--- WORK ORDER ---
A word-for-word retyping of the listing is the goal.
=== RECORDS FOR THE EXERCISE ===
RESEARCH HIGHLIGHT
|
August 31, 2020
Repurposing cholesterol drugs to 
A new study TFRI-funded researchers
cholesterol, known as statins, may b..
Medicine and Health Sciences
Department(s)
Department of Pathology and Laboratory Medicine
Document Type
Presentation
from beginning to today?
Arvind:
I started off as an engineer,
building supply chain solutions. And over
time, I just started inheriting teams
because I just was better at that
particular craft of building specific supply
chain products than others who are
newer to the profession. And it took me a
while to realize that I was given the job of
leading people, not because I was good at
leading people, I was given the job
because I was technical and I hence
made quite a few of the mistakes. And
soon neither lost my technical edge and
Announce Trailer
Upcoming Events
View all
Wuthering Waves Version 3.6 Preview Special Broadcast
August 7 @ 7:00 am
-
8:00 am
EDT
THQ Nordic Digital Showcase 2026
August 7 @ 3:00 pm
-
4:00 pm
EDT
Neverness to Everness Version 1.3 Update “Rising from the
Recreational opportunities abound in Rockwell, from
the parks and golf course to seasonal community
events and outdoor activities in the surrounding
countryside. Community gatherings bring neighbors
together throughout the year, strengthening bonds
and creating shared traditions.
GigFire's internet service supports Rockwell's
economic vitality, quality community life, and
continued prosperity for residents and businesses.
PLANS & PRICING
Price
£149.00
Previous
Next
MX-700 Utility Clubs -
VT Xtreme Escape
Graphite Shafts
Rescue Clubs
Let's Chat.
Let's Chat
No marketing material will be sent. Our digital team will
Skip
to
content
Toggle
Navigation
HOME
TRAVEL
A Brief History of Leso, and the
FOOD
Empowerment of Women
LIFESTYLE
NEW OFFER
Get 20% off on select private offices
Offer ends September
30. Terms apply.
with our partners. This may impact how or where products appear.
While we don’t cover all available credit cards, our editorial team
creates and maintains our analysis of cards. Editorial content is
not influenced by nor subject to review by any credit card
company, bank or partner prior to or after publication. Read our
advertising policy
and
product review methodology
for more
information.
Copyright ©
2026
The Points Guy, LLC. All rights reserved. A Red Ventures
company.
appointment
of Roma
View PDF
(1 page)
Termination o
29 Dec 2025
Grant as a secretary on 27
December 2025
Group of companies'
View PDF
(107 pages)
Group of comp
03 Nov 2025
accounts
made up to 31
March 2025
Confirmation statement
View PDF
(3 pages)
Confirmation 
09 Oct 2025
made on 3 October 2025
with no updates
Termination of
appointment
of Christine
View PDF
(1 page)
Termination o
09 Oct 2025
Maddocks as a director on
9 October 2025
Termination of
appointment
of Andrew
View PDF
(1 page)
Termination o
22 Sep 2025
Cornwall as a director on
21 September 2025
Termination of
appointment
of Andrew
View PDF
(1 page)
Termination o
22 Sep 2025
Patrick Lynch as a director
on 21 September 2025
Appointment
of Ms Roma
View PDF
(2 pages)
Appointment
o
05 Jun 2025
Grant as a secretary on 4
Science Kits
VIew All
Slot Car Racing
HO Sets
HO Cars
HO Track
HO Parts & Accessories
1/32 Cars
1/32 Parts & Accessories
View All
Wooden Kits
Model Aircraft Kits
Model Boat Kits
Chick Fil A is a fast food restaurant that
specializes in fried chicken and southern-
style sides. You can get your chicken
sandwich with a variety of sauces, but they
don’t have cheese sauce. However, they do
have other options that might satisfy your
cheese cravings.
===
--- WRITTEN SOLUTION ---
RESEARCH HIGHLIGHT
|
August 31, 2020
Repurposing cholesterol drugs to 
A new study TFRI-funded researchers
cholesterol, known as statins, may b..
Medicine and Health Sciences
Department(s)
Department of Pathology and Laboratory Medicine
Document Type
Presentation
from beginning to today?
Arvind:
I started off as an engineer,
building supply chain solutions. And over
time, I just started inheriting teams
because I just was better at that
particular craft of building specific supply
chain products than others who are
newer to the profession. And it took me a
while to realize that I was given the job of
leading people, not because I was good at
leading people, I was given the job
because I was technical and I hence
made quite a few of the mistakes. And
soon neither lost my technical edge and
Announce Trailer
Upcoming Events
View all
Wuthering Waves Version 3.6 Preview Special Broadcast
August 7 @ 7:00 am
-
8:00 am
EDT
THQ Nordic Digital Showcase 2026
August 7 @ 3:00 pm
-
4:00 pm
EDT
Neverness to Everness Version 1.3 Update “Rising from the
Recreational opportunities abound in Rockwell, from
the parks and golf course to seasonal community
events and outdoor activities in the surrounding
countryside. Community gatherings bring neighbors
together throughout the year, strengthening bonds
and creating shared traditions.
GigFire's internet service supports Rockwell's
economic vitality, quality community life, and
continued prosperity for residents and businesses.
PLANS & PRICING
Price
£149.00
Previous
Next
MX-700 Utility Clubs -
VT Xtreme Escape
Graphite Shafts
Rescue Clubs
Let's Chat.
Let's Chat
No marketing material will be sent. Our digital team will
Skip
to
content
Toggle
Navigation
HOME
TRAVEL
A Brief History of Leso, and the
FOOD
Empowerment of Women
LIFESTYLE
NEW OFFER
Get 20% off on select private offices
Offer ends September
30. Terms apply.
with our partners. This may impact how or where products appear.
While we don’t cover all available credit cards, our editorial team
creates and maintains our analysis of cards. Editorial content is
not influenced by nor subject to review by any credit card
company, bank or partner prior to or after publication. Read our
advertising policy
and
product review methodology
for more
information.
Copyright ©
2026
The Points Guy, LLC. All rights reserved. A Red Ventures
company.
appointment
of Roma
View PDF
(1 page)
Termination o
29 Dec 2025
Grant as a secretary on 27
December 2025
Group of companies'
View PDF
(107 pages)
Group of comp
03 Nov 2025
accounts
made up to 31
March 2025
Confirmation statement
View PDF
(3 pages)
Confirmation 
09 Oct 2025
made on 3 October 2025
with no updates
Termination of
appointment
of Christine
View PDF
(1 page)
Termination o
09 Oct 2025
Maddocks as a director on
9 October 2025
Termination of
appointment
of Andrew
View PDF
(1 page)
Termination o
22 Sep 2025
Cornwall as a director on
21 September 2025
Termination of
appointment
of Andrew
View PDF
(1 page)
Termination o
22 Sep 2025
Patrick Lynch as a director
on 21 September 2025
Appointment
of Ms Roma
View PDF
(2 pages)
Appointment
o
05 Jun 2025
Grant as a secretary on 4
Science Kits
VIew All
Slot Car Racing
HO Sets
HO Cars
HO Track
HO Parts & Accessories
1/32 Cars
1/32 Parts & Accessories
View All
Wooden Kits
Model Aircraft Kits
Model Boat Kits
Chick Fil A is a fast food restaurant that
specializes in fried chicken and southern-
style sides. You can get your chicken
sandwich with a variety of sauces, but they
don’t have cheese sauce. However, they do
have other options that might satisfy your
cheese cravings.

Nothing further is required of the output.